**Extracted data entries**

Content starts

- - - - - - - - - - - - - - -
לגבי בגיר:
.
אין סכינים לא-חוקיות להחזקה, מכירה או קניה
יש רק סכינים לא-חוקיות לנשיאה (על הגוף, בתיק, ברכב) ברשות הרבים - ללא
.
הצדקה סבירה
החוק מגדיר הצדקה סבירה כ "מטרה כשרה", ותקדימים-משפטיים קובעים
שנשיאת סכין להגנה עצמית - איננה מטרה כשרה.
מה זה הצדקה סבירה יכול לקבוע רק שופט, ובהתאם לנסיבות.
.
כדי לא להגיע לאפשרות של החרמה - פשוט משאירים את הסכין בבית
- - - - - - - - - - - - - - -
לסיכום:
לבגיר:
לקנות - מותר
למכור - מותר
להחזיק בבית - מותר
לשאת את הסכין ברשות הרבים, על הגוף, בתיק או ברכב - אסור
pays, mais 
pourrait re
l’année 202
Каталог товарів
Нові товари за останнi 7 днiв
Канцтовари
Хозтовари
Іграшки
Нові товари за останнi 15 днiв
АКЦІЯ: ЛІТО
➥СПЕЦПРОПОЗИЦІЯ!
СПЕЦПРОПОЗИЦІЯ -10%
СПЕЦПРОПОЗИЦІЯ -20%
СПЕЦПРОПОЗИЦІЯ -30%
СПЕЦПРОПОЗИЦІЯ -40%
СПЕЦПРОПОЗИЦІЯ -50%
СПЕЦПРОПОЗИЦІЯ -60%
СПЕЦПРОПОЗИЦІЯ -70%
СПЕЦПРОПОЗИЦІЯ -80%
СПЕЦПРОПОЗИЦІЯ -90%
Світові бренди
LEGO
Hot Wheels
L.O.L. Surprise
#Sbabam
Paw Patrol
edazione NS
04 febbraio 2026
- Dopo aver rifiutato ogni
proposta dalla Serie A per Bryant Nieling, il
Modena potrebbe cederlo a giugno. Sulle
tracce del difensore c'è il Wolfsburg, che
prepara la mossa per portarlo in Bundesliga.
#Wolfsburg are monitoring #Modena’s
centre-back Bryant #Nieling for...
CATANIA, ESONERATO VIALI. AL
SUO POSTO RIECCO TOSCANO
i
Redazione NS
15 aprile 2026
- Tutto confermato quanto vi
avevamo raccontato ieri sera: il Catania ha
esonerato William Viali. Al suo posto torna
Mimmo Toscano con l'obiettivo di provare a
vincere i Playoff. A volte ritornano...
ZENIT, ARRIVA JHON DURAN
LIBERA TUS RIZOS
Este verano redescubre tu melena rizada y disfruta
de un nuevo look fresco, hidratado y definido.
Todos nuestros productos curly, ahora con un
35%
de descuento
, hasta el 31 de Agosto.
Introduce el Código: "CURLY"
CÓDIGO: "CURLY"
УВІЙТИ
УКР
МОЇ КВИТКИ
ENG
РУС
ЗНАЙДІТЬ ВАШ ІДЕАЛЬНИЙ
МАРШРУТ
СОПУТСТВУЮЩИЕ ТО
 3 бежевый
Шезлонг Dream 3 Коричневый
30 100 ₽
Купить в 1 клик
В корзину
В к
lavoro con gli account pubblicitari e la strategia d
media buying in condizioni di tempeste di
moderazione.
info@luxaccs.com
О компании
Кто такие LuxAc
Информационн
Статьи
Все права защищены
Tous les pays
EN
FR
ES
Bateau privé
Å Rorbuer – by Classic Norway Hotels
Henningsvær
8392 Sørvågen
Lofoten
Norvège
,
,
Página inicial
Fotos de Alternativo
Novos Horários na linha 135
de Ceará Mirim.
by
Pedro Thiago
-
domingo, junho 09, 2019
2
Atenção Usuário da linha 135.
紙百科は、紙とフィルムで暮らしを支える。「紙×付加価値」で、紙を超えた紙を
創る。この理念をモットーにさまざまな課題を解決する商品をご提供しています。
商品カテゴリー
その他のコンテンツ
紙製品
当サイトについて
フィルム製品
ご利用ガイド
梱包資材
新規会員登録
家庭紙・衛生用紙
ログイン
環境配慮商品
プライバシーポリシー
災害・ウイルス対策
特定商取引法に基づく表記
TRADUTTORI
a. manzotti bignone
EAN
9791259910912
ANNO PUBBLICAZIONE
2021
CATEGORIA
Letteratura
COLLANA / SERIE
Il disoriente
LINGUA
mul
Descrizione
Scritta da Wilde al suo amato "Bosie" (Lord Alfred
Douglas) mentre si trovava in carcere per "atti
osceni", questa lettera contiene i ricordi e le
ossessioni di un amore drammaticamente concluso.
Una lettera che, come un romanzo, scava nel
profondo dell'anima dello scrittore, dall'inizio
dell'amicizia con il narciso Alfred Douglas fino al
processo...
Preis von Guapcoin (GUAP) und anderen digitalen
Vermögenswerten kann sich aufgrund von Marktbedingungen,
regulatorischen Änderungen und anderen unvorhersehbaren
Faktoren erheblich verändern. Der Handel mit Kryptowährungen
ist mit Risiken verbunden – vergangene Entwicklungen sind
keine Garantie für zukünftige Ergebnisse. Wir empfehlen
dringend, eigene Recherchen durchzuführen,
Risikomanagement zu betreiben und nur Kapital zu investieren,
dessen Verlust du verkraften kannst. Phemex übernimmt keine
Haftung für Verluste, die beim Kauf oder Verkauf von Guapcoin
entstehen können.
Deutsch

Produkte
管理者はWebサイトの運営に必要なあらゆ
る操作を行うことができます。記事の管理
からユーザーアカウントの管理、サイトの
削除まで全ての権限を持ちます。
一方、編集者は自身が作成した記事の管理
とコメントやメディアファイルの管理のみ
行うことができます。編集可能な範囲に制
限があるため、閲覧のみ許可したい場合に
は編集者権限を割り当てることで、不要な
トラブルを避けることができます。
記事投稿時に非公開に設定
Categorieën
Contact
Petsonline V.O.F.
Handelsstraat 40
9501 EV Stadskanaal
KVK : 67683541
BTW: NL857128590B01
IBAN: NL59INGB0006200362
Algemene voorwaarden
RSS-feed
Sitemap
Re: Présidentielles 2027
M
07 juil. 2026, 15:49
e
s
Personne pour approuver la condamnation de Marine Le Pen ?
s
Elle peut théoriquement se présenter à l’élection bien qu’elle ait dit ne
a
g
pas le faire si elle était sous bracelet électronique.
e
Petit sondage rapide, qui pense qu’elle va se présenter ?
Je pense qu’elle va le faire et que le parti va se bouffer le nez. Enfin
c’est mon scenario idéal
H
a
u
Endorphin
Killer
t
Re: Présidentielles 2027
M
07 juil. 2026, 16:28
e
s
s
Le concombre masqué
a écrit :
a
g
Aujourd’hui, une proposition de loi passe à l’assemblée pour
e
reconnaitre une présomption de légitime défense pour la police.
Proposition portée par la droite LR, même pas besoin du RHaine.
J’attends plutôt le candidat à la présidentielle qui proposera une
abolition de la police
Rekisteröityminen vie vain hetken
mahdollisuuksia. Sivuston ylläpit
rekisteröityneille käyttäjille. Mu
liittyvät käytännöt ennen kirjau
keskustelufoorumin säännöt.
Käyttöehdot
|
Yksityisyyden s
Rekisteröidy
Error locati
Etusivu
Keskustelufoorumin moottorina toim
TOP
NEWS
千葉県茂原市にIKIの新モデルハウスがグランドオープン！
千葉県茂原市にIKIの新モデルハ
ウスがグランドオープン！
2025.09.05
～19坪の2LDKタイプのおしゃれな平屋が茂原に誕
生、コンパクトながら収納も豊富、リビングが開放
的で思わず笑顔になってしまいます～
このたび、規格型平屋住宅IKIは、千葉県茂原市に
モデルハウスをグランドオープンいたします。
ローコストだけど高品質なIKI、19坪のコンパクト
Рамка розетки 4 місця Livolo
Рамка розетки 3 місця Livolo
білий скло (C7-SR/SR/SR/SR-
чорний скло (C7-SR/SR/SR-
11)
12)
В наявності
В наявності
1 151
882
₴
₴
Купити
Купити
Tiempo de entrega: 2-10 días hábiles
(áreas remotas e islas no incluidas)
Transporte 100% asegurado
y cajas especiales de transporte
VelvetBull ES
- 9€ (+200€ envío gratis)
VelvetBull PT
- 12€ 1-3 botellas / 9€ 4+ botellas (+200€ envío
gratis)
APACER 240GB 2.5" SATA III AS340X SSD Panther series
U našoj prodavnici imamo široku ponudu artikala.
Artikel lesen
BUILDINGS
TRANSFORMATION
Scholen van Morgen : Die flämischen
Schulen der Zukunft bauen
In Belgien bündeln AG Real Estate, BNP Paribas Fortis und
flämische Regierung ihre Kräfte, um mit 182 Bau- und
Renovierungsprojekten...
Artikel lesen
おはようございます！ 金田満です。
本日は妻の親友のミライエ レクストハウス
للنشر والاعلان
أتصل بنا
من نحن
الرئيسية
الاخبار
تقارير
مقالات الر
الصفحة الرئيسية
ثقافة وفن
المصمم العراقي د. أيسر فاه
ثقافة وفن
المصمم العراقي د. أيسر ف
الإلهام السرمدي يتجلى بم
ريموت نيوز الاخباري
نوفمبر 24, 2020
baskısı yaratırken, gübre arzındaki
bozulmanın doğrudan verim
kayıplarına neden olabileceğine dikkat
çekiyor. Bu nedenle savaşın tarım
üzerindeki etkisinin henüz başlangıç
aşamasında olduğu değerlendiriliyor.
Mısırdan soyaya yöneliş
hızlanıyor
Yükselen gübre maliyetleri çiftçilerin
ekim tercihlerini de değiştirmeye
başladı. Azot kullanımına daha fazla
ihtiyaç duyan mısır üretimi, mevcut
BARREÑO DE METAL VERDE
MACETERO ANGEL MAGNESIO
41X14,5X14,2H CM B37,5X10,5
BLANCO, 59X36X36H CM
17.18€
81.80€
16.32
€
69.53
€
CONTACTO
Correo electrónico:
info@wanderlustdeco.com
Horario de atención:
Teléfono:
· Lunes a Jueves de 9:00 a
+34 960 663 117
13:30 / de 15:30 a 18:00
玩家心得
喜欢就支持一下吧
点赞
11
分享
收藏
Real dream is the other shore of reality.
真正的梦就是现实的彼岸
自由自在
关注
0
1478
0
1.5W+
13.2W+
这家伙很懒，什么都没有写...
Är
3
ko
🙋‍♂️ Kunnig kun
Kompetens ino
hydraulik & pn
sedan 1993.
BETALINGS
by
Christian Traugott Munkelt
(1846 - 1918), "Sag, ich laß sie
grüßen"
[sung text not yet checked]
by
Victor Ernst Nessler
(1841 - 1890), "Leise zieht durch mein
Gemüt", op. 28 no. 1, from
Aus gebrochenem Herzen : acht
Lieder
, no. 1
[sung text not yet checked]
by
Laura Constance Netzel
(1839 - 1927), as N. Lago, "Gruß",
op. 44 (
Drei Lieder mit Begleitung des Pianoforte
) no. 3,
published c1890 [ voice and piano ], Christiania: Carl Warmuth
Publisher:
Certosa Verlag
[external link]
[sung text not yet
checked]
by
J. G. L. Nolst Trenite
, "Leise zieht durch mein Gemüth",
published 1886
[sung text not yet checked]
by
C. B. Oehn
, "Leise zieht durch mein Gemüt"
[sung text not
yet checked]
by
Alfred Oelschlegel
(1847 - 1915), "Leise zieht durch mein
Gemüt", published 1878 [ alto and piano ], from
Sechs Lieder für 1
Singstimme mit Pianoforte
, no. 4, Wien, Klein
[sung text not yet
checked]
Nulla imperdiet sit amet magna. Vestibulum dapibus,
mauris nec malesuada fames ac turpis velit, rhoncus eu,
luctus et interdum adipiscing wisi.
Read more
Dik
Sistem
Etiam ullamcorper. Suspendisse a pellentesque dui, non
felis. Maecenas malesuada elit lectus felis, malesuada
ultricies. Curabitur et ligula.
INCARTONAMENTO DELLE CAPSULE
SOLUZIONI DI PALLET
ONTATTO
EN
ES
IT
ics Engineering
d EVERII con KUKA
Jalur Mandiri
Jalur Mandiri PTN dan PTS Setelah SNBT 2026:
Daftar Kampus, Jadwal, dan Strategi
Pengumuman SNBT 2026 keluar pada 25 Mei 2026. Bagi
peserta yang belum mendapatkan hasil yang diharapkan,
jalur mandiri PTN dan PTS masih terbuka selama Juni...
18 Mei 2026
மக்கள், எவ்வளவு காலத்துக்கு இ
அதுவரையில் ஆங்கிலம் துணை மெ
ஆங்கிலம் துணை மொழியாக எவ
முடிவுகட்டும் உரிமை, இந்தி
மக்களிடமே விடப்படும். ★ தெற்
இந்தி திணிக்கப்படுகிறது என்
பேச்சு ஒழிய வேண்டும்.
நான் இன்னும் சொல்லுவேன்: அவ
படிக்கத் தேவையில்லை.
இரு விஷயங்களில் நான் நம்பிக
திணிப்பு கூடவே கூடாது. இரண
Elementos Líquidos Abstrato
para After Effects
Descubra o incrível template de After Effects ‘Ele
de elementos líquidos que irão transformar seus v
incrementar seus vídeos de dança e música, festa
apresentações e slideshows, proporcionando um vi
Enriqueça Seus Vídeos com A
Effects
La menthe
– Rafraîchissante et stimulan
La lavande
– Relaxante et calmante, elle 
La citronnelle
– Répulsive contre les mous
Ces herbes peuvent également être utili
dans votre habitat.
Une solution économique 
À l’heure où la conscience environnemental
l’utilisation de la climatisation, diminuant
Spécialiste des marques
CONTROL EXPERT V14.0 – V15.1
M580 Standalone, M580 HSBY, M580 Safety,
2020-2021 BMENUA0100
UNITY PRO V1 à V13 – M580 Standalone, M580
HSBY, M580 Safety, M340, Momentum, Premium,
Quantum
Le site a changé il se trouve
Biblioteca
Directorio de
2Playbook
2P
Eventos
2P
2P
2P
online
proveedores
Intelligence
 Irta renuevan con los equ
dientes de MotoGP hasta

Content ends

**Work task**
Starting with the first line of the records above, give back each line exactly until the line with "להחזיק בבית - מותר" has been given as well.

**Output for this exercise**
- - - - - - - - - - - - - - -
לגבי בגיר:
.
אין סכינים לא-חוקיות להחזקה, מכירה או קניה
יש רק סכינים לא-חוקיות לנשיאה (על הגוף, בתיק, ברכב) ברשות הרבים - ללא
.
הצדקה סבירה
החוק מגדיר הצדקה סבירה כ "מטרה כשרה", ותקדימים-משפטיים קובעים
שנשיאת סכין להגנה עצמית - איננה מטרה כשרה.
מה זה הצדקה סבירה יכול לקבוע רק שופט, ובהתאם לנסיבות.
.
כדי לא להגיע לאפשרות של החרמה - פשוט משאירים את הסכין בבית
- - - - - - - - - - - - - - -
לסיכום:
לבגיר:
לקנות - מותר
למכור - מותר
להחזיק בבית - מותר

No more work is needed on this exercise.